Hi all,
Age: 47
Annual gross income from employment or profession: c.100k a year
Type of employment: Private Sector, relatively precarious job.
Summary of Assets and Liabilities:
Pension (Defined Contribution) 1.2 million
Mortgage 200k (fixed for 10 years at 3.3%). House value c.350k
Shares & Cash (Rainy day fund) 100k
What specific question do you have or what issues are of concern to you?
I hope to retire around age 50. I can put c.20k a year into either my pension or extra mortgage payments, and I can reallocate some of my rainy day fund. I am trying to decide on my best approach. I would appreciate your views.
I've postponed buying a house when younger and have prioritised my pension. I intend retiring when my pension fund reaches around 1.4 million or 50, whichever comes first, and use the tax free lump sum to pay off my mortgage. I will live on c.3% of my pension fund every year.
If I maximise my pension, I can keep my withdrawals relatively low initially and lower-rate tax. But, once I turn 60 and have to take out 4%, I am likely to be paying higher rate tax on a portion of my withdrawals. Is money invested in my pension now just going to end up taxed at the higher rate?

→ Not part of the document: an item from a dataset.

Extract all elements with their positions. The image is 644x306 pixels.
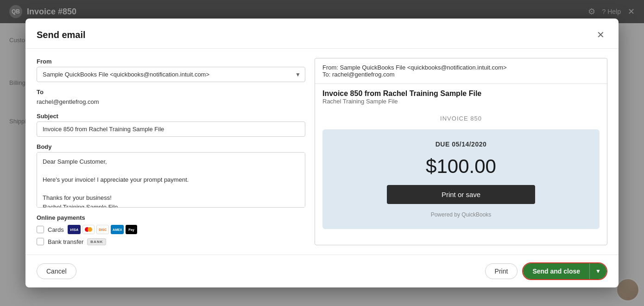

Putting the money into my mortgage would give me an immediate gain and my rate is quite high, but I'm reluctant to give up the pension tax benefit.
I have always liked to maintain a large rainy day fund of around 2 years spending (for reasons). As I approach accessing the tax free sum I am thinking of running that money down, but I don't want to run the risk of running out of money before my pension is accessible if I lose my job.
Any thoughts would be much appreciated.